By: Shannon Clarke
I watched The Playboy Club premiere for the same reason I watched Pan Am: Mad Men is on hiatus until March. Undoubtedly, executive producer Chad Hodge knew a show about the original 1960s Playboy Club would draw comparisons to the Emmy-winning period drama and needed a hook.
But “empowering to women”?
Gloria Steinem didn’t buy it. The iconic writer and feminist, who went undercover in 1963 for her expose, “I Was A Playboy Bunny”, urged viewers to boycott the show saying: “It’s not telling the truth about the era”.
Now I had to watch.
Within the first minute of Hugh Hefner’s cheerful voice over, Hodge’s declaration of empowerment already seemed a little thin. “Everything was perfect…fantasy became reality for everyone who walked through the door.” Yes, men walked through the door, and, as made perfectly clear by owner Billy Rosen (David Krumholtz), without their whiny, ugly, pregnant wives.
It gets better.
“Anything could happen to anybody…or any bunny,” says the omnipresent Hef, just in case you thought the women serving drinks in leotards and rabbit tails were people.
The show’s focus is new recruit, Bunny Maureen (Amber Heard). Wide-eyed and naïve, she stands in awe for a few minutes before her fellow bunnies tell her she’d better get moving – she’s selling more than just cigarettes. This becomes clear when a key-holder (a name for the people who frequented the club) corners her in the storeroom, pissed off that Maureen had refused his advances, and attempts to rape her. Enter talented, brilliant, womanizing lawyer Nick Dalton (Eddie Cibrian), the Don Draper of this operation. Nick tries to help her and in the struggle, Maureen accidentaly kills her attacker. This is Chicago so of course, he was no average key-holder: he’s mob boss Bruno Bianchi.
That Maureen didn’t purposefully stab the mobster with a stiletto isn’t what made the scene disappointing. It was Nick who sweeps in to save the day and orchestrates the cover-up that Maureen must just shut up and go along with that takes away from the feminist angle Hodge is trying to sell.

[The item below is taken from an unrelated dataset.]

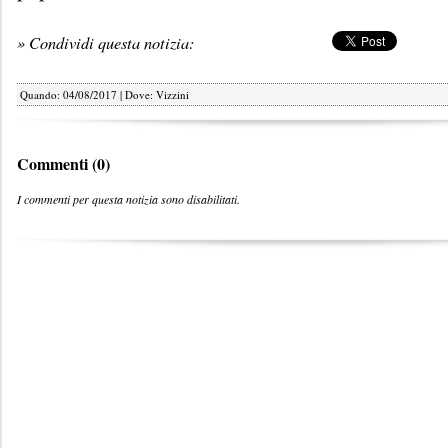
» Condividi questa notizia:
Quando: 04/08/2017 | Dove: Vizzini
Commenti (0)
I commenti per questa notizia sono disabilitati.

If we are to find empowerment in The Playboy Club it is in the subplots. The show deserves kudos for trying to tackle homophobia, ageism and racism, even if it seems like a lot in one hour.
Carol-Lynne (Laura Benanti), the first bunny, has now graduated from serving to singing but has ideas about how the club should be run. She’s smart, with business aspirations: “I always knew the day would come when I couldn’t be a bunny anymore. But I promised myself it wouldn’t be because I was too old, it would be because I was too good.” But bunnies aren’t supposed to think, and so she uses her seniority to act on her jealousy toward the younger women, namely Maureen. Her experience makes her intimidating, but her age makes her a joke.
There’s Brenda (Naturi Naughton), the “Chocolate Bunny”, who dreams of being the first black centerfold in Playboy. “You can’t discriminate against these babies,” she says, shaking her breasts in the mirror and adjusting her costume. Brenda is the only character to address any kind of prejudice head on, telling Maureen, men call her much worse than “chocolate bunny”.
And there is Alice (Toronto-native Leah Renee Cudmore) who is using the money she makes fulfilling stereotypical male fantasies to fund a support group for gay men and women.
I don’t believe that no one would watch a show that purposefully tackled the ugliness of an obviously oppressive era. It’s entirely possible some women felt empowered as Playboy Bunnies. As Alice points out to Carol Lynne, she’s making more money than her father. Not an easy feat for women in the ‘60s. But do we need the gloss and glamour to digest it all?
In fairness to the show and its writers, it’s still early, and we don’t know where the show is going. Maureen may not need Nick to protect her as much as we’re led to believe.
There is enough crime, sex and petty jealousy to keep The Playboy Club afloat for the rest of the season. Considering the pilot only drew 5 million viewers, it may need to do more to convince audiences that Playboy Bunnies were among the only women in the world who could be “anyone they wanted to be”.